Saudi Arabia Elected to UN Security Council

The Associated Press:

Saudi Arabia and Chad easily won coveted seats on the U.N. Security Council Thursday, despite criticism from human rights groups that their rights records are abysmal. Nigeria, Lithuania and Chile also won seats.

The five candidates endorsed by regional groups faced no opposition because there were no contested races for the first time in several years.

According to Matthew Russell Lee of Inner City Press, Saudi Arabia got only 176 votes out of the 191 states present. The kingdom lost 10 votes as a protest, Lee said.

Double Life of Saudi Artist

Garth Harris on Saudi artist Abdulnasser Gharem:

What makes Gharem’s status as a leading exponent of Middle Eastern conceptualism even more startling is the fact that he has another, more conventional, career – as a lieutenant- colonel in the Saudi army. Surely this dual existence has, at times, rubbed his peers up the wrong way?

“My military experience feeds into my artistic vision 100 per cent. I’ve been in the army for more than 21 years and, yes, in the beginning it was complicated. But after 18 years as an artist, I have the confidence of the senior figures in the army.”

Gharem’s first major solo exhibition was opened in London this week.

Saudi Shoura Councilwomen Want to End Driving Ban

Three female members of Saudi Arabia’s Shoura Council on Tuesday introduced a recommendation to lift the ban on women driving. Councilwoman Latifah Ashaalan said on Twitter that she, along with her colleagues Haya al-Manea and Mona Masheet, recommended giving women the right to drive cars in accordance with Sharia and traffic regulations.

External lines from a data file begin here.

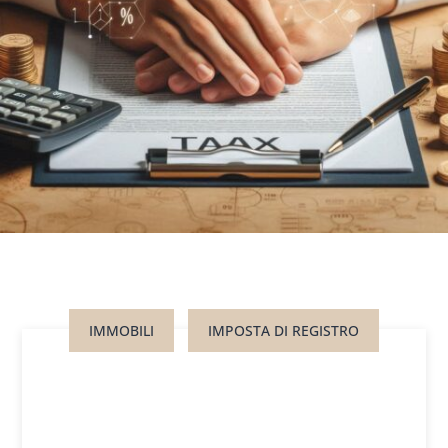
IMMOBILI
IMPOSTA DI REGISTRO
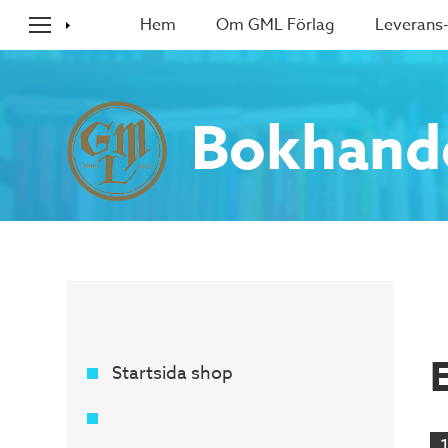
Hem
Om GML Förlag
Leverans-
Bokhand
Startsida shop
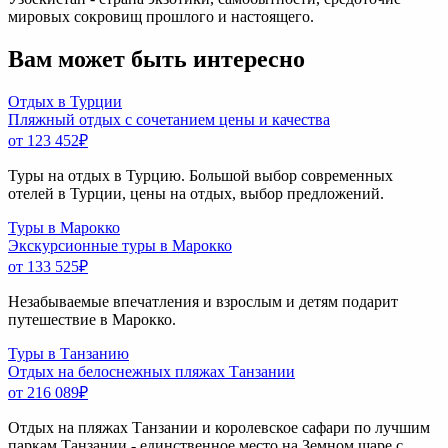
мировых сокровищ прошлого и настоящего.
Вам может быть интересно
Отдых в Турции
Пляжный отдых с сочетанием цены и качества
от 123 452
₽
Туры на отдых в Турцию. Большой выбор современных
отелей в Турции, цены на отдых, выбор предложений.
Туры в Марокко
Экскурсионные туры в Марокко
от 133 525
₽
Незабываемые впечатления и взрослым и детям подарит
путешествие в Марокко.
Туры в Танзанию
Отдых на белоснежных пляжах Танзании
от 216 089
₽
Отдых на пляжах Танзании и королевское сафари по лучшим
паркам Танзании - единственное место на Земном шаре с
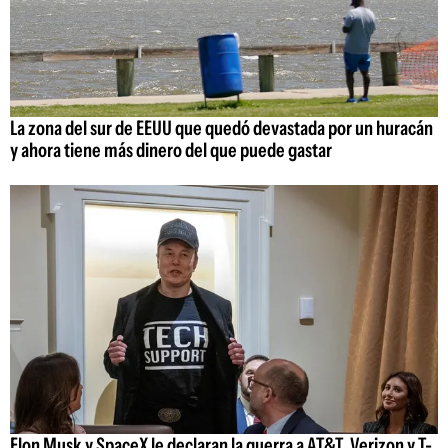
La zona del sur de EEUU que quedó devastada por un huracán
y ahora tiene más dinero del que puede gastar
Elon Musk y SpaceX le declaran la guerra a AT&T, Verizon y T-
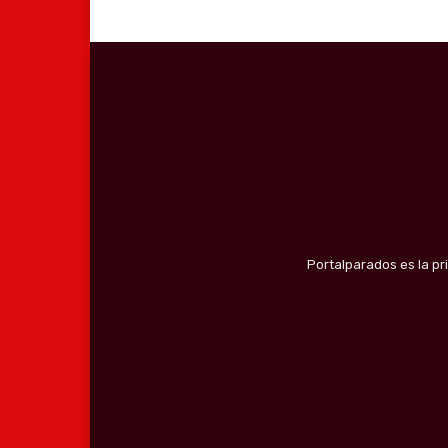
Portalparados es la pr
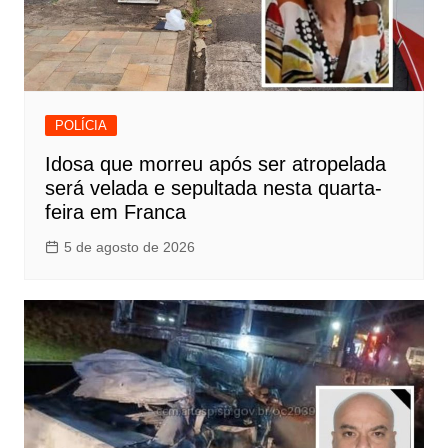
POLÍCIA
Idosa que morreu após ser atropelada
será velada e sepultada nesta quarta-
feira em Franca
5 de agosto de 2026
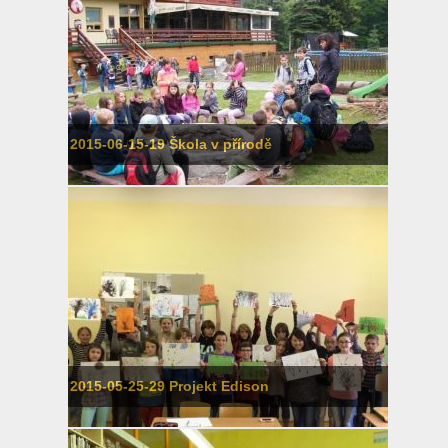
2015-06-15-19 Škola v přírodě
2015-05-25-29 Projekt Edison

This step comes about 3 weeks before a planned day of protest on October 26 when women activists will challenge the ban on driving by getting behind the wheel in different cities around the kingdom.

However, Ashaalan told al-Hayat daily that the recommendation in the Council has been in the works for months and has nothing to do with the protest campaign. Ashaalan told the newspaper it is “shameful” that Saudi women are not allowed to drive even after many of them reached senior positions in government, adding that the ban has become an “embarrassment” to the country on the international level.

King Abdullah appointed 30 women to the Shoura Council for the first time last February. The King told American journalist Barbara Walters in 2005 that it will be possible to lift the ban on women driving but said that the “issue will require patience.”

As soon as the female members joined the Council, many of them expressed their desire to push the driving ban issue under the dome of Shoura. Prominent conservative cleric Nasser al-Omar criticized these female members and questioned their motives.

“Corrupt beginnings lead to corrupt results,” he warned on Twitter in February. “Wait for more Westernization.”

Last month women activists launched a new online campaign calling for an end to the ban and asking women to drive their cars on October 26. Saudi authorities blocked the campaign website, but more than 14,000 people have already signed the petition published by the organizers.

This will be the third time for Saudi women to challenge the ban on driving. In November 1990, 47 women drove their cars in protest on some major roads in the capital Riyadh. That daring act was forcibly stopped by the police, and women who participated were prohibited from traveling outside the country, fired from their government jobs and denounced in mosques by conservative clerics.

In June 2011, at the height of the Arab Spring, Saudi women made a second attempt to lift the driving ban. After weeks of campaigning on social media, more than 50 women drove their cars in different parts of the country. The police appeared to ignore the female drivers. There was no mass arrests, and only two women who were stopped but they were shortly let go after signing a pledge.

As activists are gearing up for their third attempt, some women have already begun driving in Riyadh and Jeddah and posting videos of themselves behind the wheel over the past two weeks.

“I’m driving my car in a street near my house,” said a veiled woman in this video that was uploaded to YouTube on Monday. “People are looking without disapproval, as if we have been driving for quite some time.”